2. Consumer Protection— Debt Collection Act — state act — no action against attorneys

Although plaintiffs’ complaint met the three threshold requirements to state a claim under The North Carolina Debt Collection Act in Chapter 75, Article 2 of the General Statutes, this Act does not allow a cause of action against attorneys engaging in collecting debts on behalf of their clients because: (1) the three generalized requirements found in N.C.G.S. § 75-1.1 must also be met, and the “learned profession” exemption operates to invalidate plaintiffs’ claim since defendants, a law firm and its attorneys, are members of a learned profession; and (2) the exemption applies anytime an attorney or law firm is acting within the scope of the traditional attorney-client role, but not when the attorney or law firm is engaged in the entrepreneurial aspects of legal practice that are geared more towards their own interests as opposed to the interests of their clients.

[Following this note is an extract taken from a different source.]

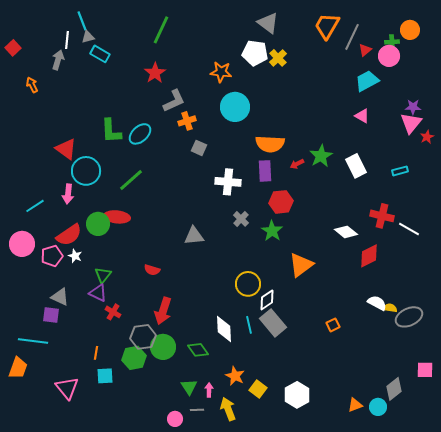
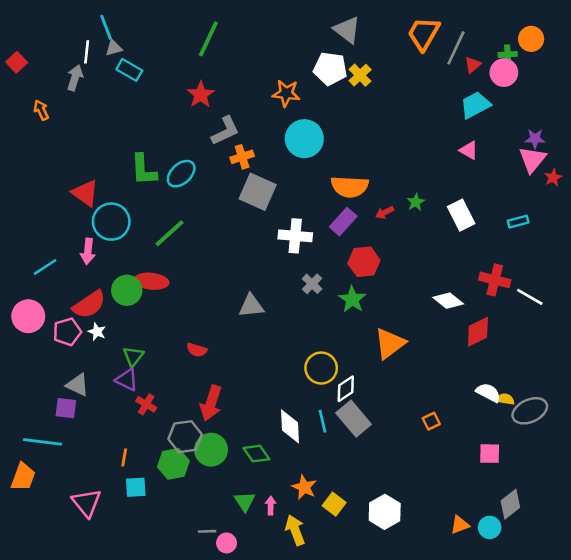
gray square: (199, 148) -> (258, 192), size x1.8
green star: (321, 156) -> (416, 202), size x0.6
purple rectangle: (265, 171) -> (343, 222), turned 45
pink square: (425, 370) -> (490, 454), moved
gray line: (197, 410) -> (207, 531), moved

Appeal by plaintiffs from order entered 8 March 1999 by Judge L. Oliver Noble in Mecklenburg County Superior Court. Heard in the Court of Appeals 13 March 2000.

Hewson Lapinel Owens, PA, by H.L. Owens, for plaintiff-appellants.

Dean & Gibson, L.L.P., by Barbara J. Dean and Rodney A. Dean, for defendant-appellees.

*262LEWIS, Judge.

This appeal involves a question of first impression in North Carolina. Specifically, we are called upon to address whether the North Carolina Debt Collection Act (NCDCA) contained within Chapter 75 of our General Statutes allows for a cause of action against attorneys engaged in collecting debts on behalf of their clients. We find that it does not and therefore affirm the trial court’s order dismissing plaintiff’s claim.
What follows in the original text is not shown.